Exercise prompt — Below are entries. Pull out all lines containing "attachment".

[Opening Provided entries section]

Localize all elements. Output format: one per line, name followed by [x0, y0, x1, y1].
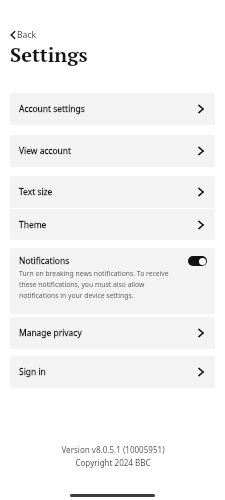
staticText: Account settings [19, 103, 85, 115]
staticText: Manage privacy [19, 327, 82, 339]
staticText: Sign in [19, 366, 46, 378]
staticText: Turn on breaking news notifications. To … [19, 269, 177, 300]
staticText: View account [19, 145, 72, 157]
button[interactable]: Account settings [10, 93, 215, 125]
staticText: Text size [19, 186, 53, 198]
button[interactable]: Text size [10, 176, 215, 208]
staticText: Settings [10, 41, 88, 68]
button[interactable]: Notifications toggle [188, 256, 207, 266]
staticText: Back [17, 29, 37, 41]
button[interactable]: Back [7, 26, 39, 44]
staticText: Copyright 2024 BBC [75, 457, 151, 468]
button[interactable]: Theme [10, 209, 215, 240]
staticText: Version v8.0.5.1 (10005951) [61, 444, 165, 455]
staticText: Notifications [19, 255, 70, 267]
staticText: Theme [19, 219, 47, 231]
button[interactable]: Sign in [10, 356, 215, 388]
button[interactable]: View account [10, 135, 215, 167]
button[interactable]: Manage privacy [10, 317, 215, 349]
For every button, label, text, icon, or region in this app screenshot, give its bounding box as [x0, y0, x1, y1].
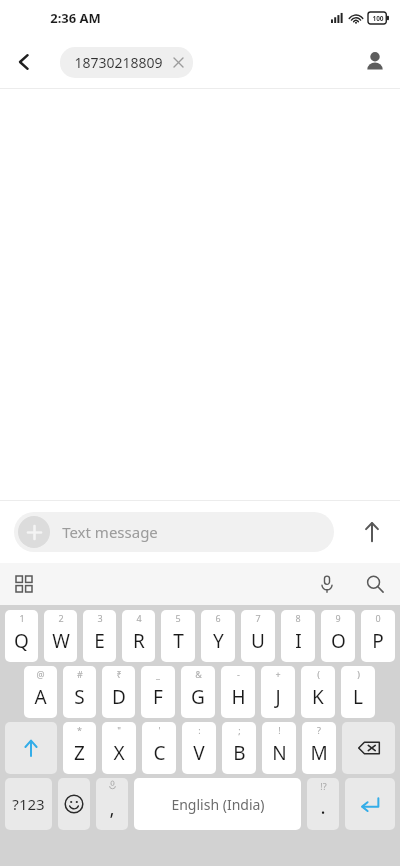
- staticText: 1: [19, 612, 25, 624]
- staticText: R: [133, 628, 145, 654]
- button[interactable]: #: [63, 666, 96, 718]
- button[interactable]: !: [262, 722, 296, 774]
- staticText: H: [231, 684, 246, 710]
- staticText: C: [153, 740, 166, 766]
- button[interactable]: English (India): [134, 778, 301, 830]
- staticText: ,: [109, 795, 115, 821]
- staticText: Z: [74, 740, 85, 766]
- staticText: W: [52, 628, 70, 654]
- button[interactable]: 4: [122, 610, 155, 662]
- button[interactable]: Shift: [5, 722, 57, 774]
- button[interactable]: Keyboard menu: [0, 563, 48, 605]
- staticText: !: [278, 724, 281, 736]
- staticText: &: [195, 668, 202, 680]
- staticText: 9: [335, 612, 341, 624]
- staticText: (: [317, 668, 320, 680]
- staticText: ?123: [12, 794, 45, 814]
- button[interactable]: 2: [44, 610, 77, 662]
- button[interactable]: 7: [241, 610, 275, 662]
- staticText: 100: [372, 14, 384, 23]
- button[interactable]: 6: [201, 610, 235, 662]
- staticText: M: [310, 740, 328, 766]
- staticText: G: [191, 684, 205, 710]
- staticText: !?: [320, 780, 327, 792]
- staticText: :: [198, 724, 201, 736]
- staticText: Text message: [62, 522, 158, 542]
- button[interactable]: 1: [5, 610, 38, 662]
- button[interactable]: Add attachment: [14, 512, 334, 552]
- staticText: N: [272, 740, 287, 766]
- button[interactable]: ?123: [5, 778, 52, 830]
- button[interactable]: Contact details: [350, 36, 400, 88]
- staticText: 2:36 AM: [50, 9, 101, 27]
- staticText: O: [331, 628, 346, 654]
- button[interactable]: Backspace: [342, 722, 395, 774]
- staticText: 6: [215, 612, 221, 624]
- button[interactable]: _: [141, 666, 175, 718]
- staticText: 2: [58, 612, 64, 624]
- staticText: #: [77, 668, 83, 680]
- button[interactable]: ₹: [102, 666, 135, 718]
- staticText: ;: [238, 724, 241, 736]
- staticText: ': [158, 724, 161, 736]
- button[interactable]: ): [341, 666, 375, 718]
- staticText: _: [156, 668, 160, 680]
- staticText: E: [94, 628, 105, 654]
- button[interactable]: +: [261, 666, 295, 718]
- staticText: @: [36, 668, 45, 680]
- staticText: ": [117, 724, 121, 736]
- staticText: L: [353, 684, 363, 710]
- staticText: 7: [255, 612, 261, 624]
- staticText: J: [275, 684, 281, 710]
- staticText: D: [112, 684, 126, 710]
- button[interactable]: (: [301, 666, 335, 718]
- staticText: P: [372, 628, 384, 654]
- staticText: S: [74, 684, 85, 710]
- staticText: B: [233, 740, 246, 766]
- button[interactable]: 3: [83, 610, 116, 662]
- button[interactable]: Voice input: [304, 563, 350, 605]
- button[interactable]: &: [181, 666, 215, 718]
- staticText: 4: [136, 612, 142, 624]
- staticText: I: [295, 628, 302, 654]
- staticText: Y: [213, 628, 224, 654]
- button[interactable]: @: [24, 666, 57, 718]
- staticText: -: [237, 668, 240, 680]
- staticText: 18730218809: [74, 53, 163, 72]
- staticText: 8: [295, 612, 301, 624]
- staticText: 5: [175, 612, 181, 624]
- button[interactable]: 8: [281, 610, 315, 662]
- button[interactable]: Add attachment: [18, 516, 50, 548]
- button[interactable]: ?: [302, 722, 336, 774]
- staticText: .: [320, 794, 326, 820]
- staticText: A: [34, 684, 47, 710]
- button[interactable]: 5: [161, 610, 195, 662]
- button[interactable]: ': [142, 722, 176, 774]
- button[interactable]: Send: [344, 501, 400, 563]
- button[interactable]: ": [102, 722, 136, 774]
- staticText: *: [77, 724, 82, 736]
- button[interactable]: Emoji: [58, 778, 90, 830]
- button[interactable]: ;: [222, 722, 256, 774]
- button[interactable]: 0: [361, 610, 395, 662]
- staticText: K: [312, 684, 324, 710]
- button[interactable]: -: [221, 666, 255, 718]
- staticText: English (India): [171, 795, 265, 814]
- staticText: X: [113, 740, 125, 766]
- staticText: Q: [14, 628, 29, 654]
- staticText: ₹: [116, 668, 122, 680]
- staticText: T: [173, 628, 184, 654]
- staticText: F: [153, 684, 163, 710]
- button[interactable]: 18730218809: [60, 47, 193, 78]
- button[interactable]: Enter: [345, 778, 395, 830]
- button[interactable]: :: [182, 722, 216, 774]
- button[interactable]: ,: [96, 778, 128, 830]
- button[interactable]: !?: [307, 778, 339, 830]
- button[interactable]: 9: [321, 610, 355, 662]
- staticText: ): [357, 668, 360, 680]
- button[interactable]: Back: [0, 36, 48, 88]
- staticText: U: [251, 628, 265, 654]
- button[interactable]: Search: [350, 563, 400, 605]
- staticText: V: [193, 740, 205, 766]
- button[interactable]: *: [63, 722, 96, 774]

[Closing Provided entries section]

Expected answer —
- button[interactable]: Add attachment: [14, 512, 334, 552]
- button[interactable]: Add attachment: [18, 516, 50, 548]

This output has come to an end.